▶ Data listing

::::::

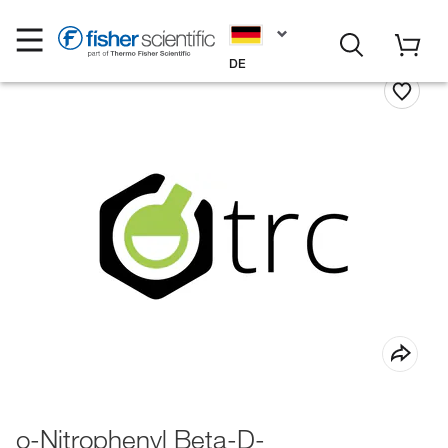
DE
o-Nitrophenyl Beta-D-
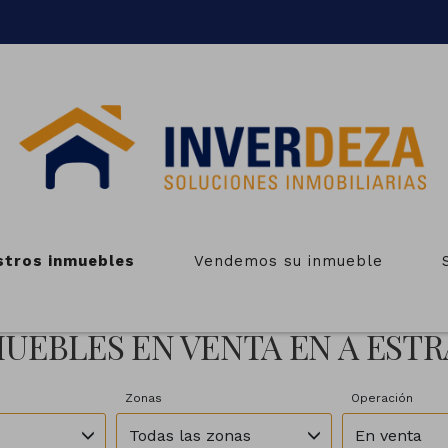
stros inmuebles
Vendemos su inmueble
UEBLES EN VENTA EN A EST
Zonas
Operación
Todas las zonas
En venta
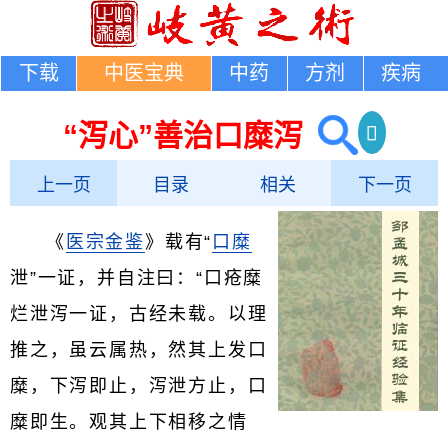
下载
中医宝典
中药
方剂
疾病
“泻心”善治口糜泻
上一页
目录
相关
下一页
《
医宗金鉴
》载有“
口糜
泄”一证，并自注曰：“口疮糜
烂泄泻一证，古经未载。以理
推之，虽云属热，然其上发口
糜，下泻即止，泻泄方止，口
糜即生。观其上下相移之情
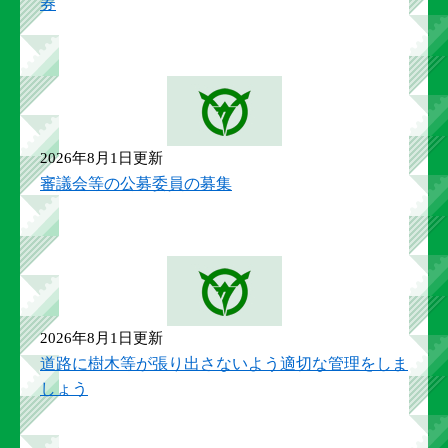
券
2026年8月1日更新
審議会等の公募委員の募集
2026年8月1日更新
道路に樹木等が張り出さないよう適切な管理をしま
しょう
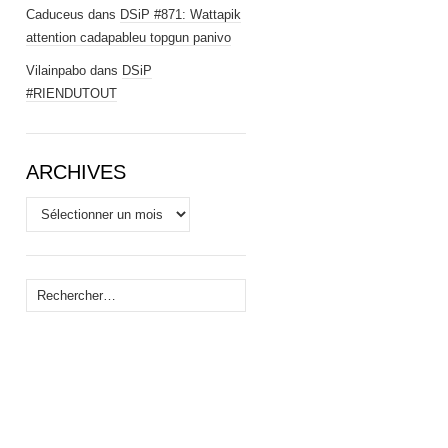
Caduceus
dans
DSiP #871: Wattapik
attention cadapableu topgun panivo
Vilainpabo
dans
DSiP
#RIENDUTOUT
ARCHIVES
Archives
Rechercher :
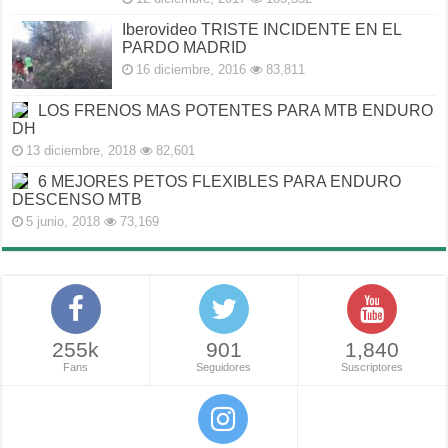
Iberovideo TRISTE INCIDENTE EN EL
PARDO MADRID
16 diciembre, 2016
83,811
LOS FRENOS MAS POTENTES PARA MTB ENDURO
DH
13 diciembre, 2018
82,601
6 MEJORES PETOS FLEXIBLES PARA ENDURO
DESCENSO MTB
5 junio, 2018
73,169
255k
901
1,840
Fans
Seguidores
Suscriptores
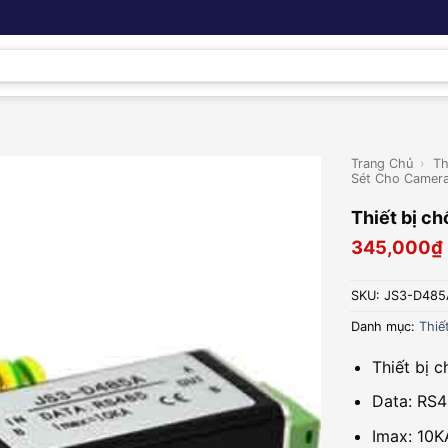
Trang Chủ
›
Th
Sét Cho Camer
Thiết bị c
345,000
₫
SKU:
JS3-D485
Danh mục:
Thiế
Thiết bị 
Data: RS4
Imax: 10K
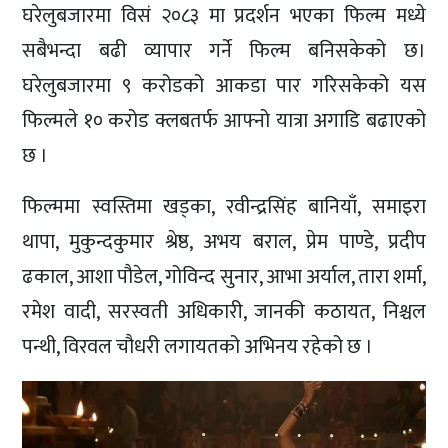
घरेलुबजारमा विसं २०८३ मा प्रदर्शन भएका फिल्म मध्ये
सबैभन्दा बढी व्यापार गर्ने फिल्म बनिसकेको छ।
घरेलुबजारमा ९ करोडको आकडा पार गरिसकेको यस
फिल्मले १० करोड क्लबतर्फ आफ्नो यात्रा अगाडि बढाएको
छ ।
फिल्ममा स्वस्तिमा खड्का, रवीन्द्रसिंह बानियाँ, समाइरा
थापा, मुकुन्दकुमार श्रेष्ठ, अभय बराल, प्रेम पाण्डे, प्रदीप
ढकाल, आशा पौडेल, गोविन्द सुनार, आभा अर्याल, तारा शर्मा,
रमेश वादी, सरस्वती अधिकारी, जानकी कठायत, निश्चल
पन्थी, विरवल चौधरी लगायतको अभिनय रहेको छ ।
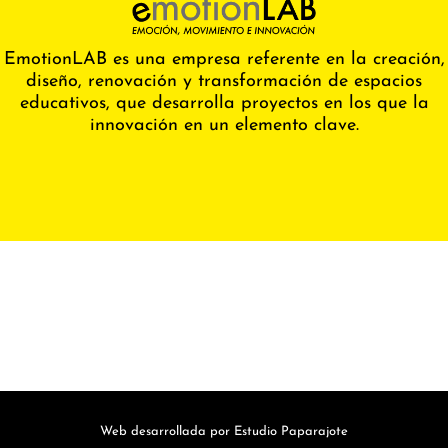
EmotionLAB es una empresa referente en la creación,
diseño, renovación y transformación de espacios
educativos, que desarrolla proyectos en los que la
innovación en un elemento clave.
Web desarrollada por Estudio Paparajote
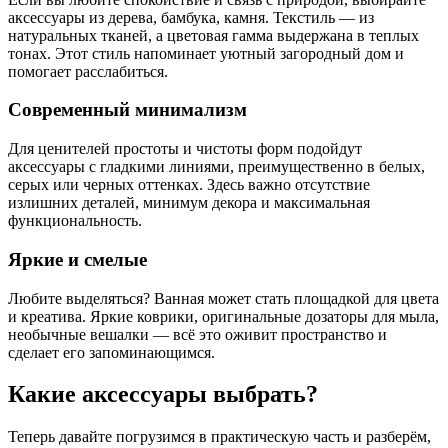
аксессуары из дерева, бамбука, камня. Текстиль — из
натуральных тканей, а цветовая гамма выдержана в теплых
тонах. Этот стиль напоминает уютный загородный дом и
помогает расслабиться.
Современный минимализм
Для ценителей простоты и чистоты форм подойдут
аксессуары с гладкими линиями, преимущественно в белых,
серых или черных оттенках. Здесь важно отсутствие
излишних деталей, минимум декора и максимальная
функциональность.
Яркие и смелые
Любите выделяться? Ванная может стать площадкой для цвета
и креатива. Яркие коврики, оригинальные дозаторы для мыла,
необычные вешалки — всё это оживит пространство и
сделает его запоминающимся.
Какие аксессуары выбрать?
Теперь давайте погрузимся в практическую часть и разберём,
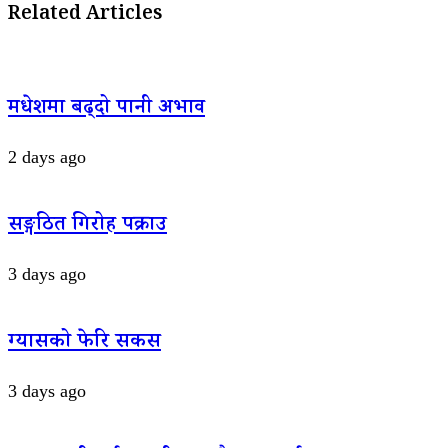
Related Articles
मधेशमा बढ्दो पानी अभाव
2 days ago
सङ्गठित गिरोह पक्राउ
3 days ago
ग्यासको फेरि सकस
3 days ago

::::::

Except for the pictures, copy every line of the records above exactly.

DE
o-Nitrophenyl Beta-D-
stros inmuebles
Vendemos su inmueble
UEBLES EN VENTA EN A EST
Zonas
Operación
Todas las zonas
En venta
下载
中医宝典
中药
方剂
疾病
“泻心”善治口糜泻
上一页
目录
相关
下一页
《
医宗金鉴
》载有“
口糜
泄”一证，并自注曰：“口疮糜
烂泄泻一证，古经未载。以理
推之，虽云属热，然其上发口
糜，下泻即止，泻泄方止，口
糜即生。观其上下相移之情
券
2026年8月1日更新
審議会等の公募委員の募集
2026年8月1日更新
道路に樹木等が張り出さないよう適切な管理をしま
しょう
Caduceus
dans
DSiP #871: Wattapik
attention cadapableu topgun panivo
Vilainpabo
dans
DSiP
#RIENDUTOUT
ARCHIVES
Archives
Rechercher :
Iberovideo TRISTE INCIDENTE EN EL
PARDO MADRID
16 diciembre, 2016
83,811
LOS FRENOS MAS POTENTES PARA MTB ENDURO
DH
13 diciembre, 2018
82,601
6 MEJORES PETOS FLEXIBLES PARA ENDURO
DESCENSO MTB
5 junio, 2018
73,169
255k
901
1,840
Fans
Seguidores
Suscriptores
Trang Chủ
›
Th
Sét Cho Camer
Thiết bị c
345,000
₫
SKU:
JS3-D485
Danh mục:
Thiế
Thiết bị 
Data: RS4
Imax: 10K
घरेलुबजारमा विसं २०८३ मा प्रदर्शन भएका फिल्म मध्ये
सबैभन्दा बढी व्यापार गर्ने फिल्म बनिसकेको छ।
घरेलुबजारमा ९ करोडको आकडा पार गरिसकेको यस
फिल्मले १० करोड क्लबतर्फ आफ्नो यात्रा अगाडि बढाएको
छ ।
फिल्ममा स्वस्तिमा खड्का, रवीन्द्रसिंह बानियाँ, समाइरा
थापा, मुकुन्दकुमार श्रेष्ठ, अभय बराल, प्रेम पाण्डे, प्रदीप
ढकाल, आशा पौडेल, गोविन्द सुनार, आभा अर्याल, तारा शर्मा,
रमेश वादी, सरस्वती अधिकारी, जानकी कठायत, निश्चल
पन्थी, विरवल चौधरी लगायतको अभिनय रहेको छ ।
EmotionLAB es una empresa referente en la creación,
diseño, renovación y transformación de espacios
educativos, que desarrolla proyectos en los que la
innovación en un elemento clave.
Web desarrollada por Estudio Paparajote
аксессуары из дерева, бамбука, камня. Текстиль — из
натуральных тканей, а цветовая гамма выдержана в теплых
тонах. Этот стиль напоминает уютный загородный дом и
помогает расслабиться.
Современный минимализм
Для ценителей простоты и чистоты форм подойдут
аксессуары с гладкими линиями, преимущественно в белых,
серых или черных оттенках. Здесь важно отсутствие
излишних деталей, минимум декора и максимальная
функциональность.
Яркие и смелые
Любите выделяться? Ванная может стать площадкой для цвета
и креатива. Яркие коврики, оригинальные дозаторы для мыла,
необычные вешалки — всё это оживит пространство и
сделает его запоминающимся.
Какие аксессуары выбрать?
Теперь давайте погрузимся в практическую часть и разберём,
Related Articles
मधेशमा बढ्दो पानी अभाव
2 days ago
सङ्गठित गिरोह पक्राउ
3 days ago
ग्यासको फेरि सकस
3 days ago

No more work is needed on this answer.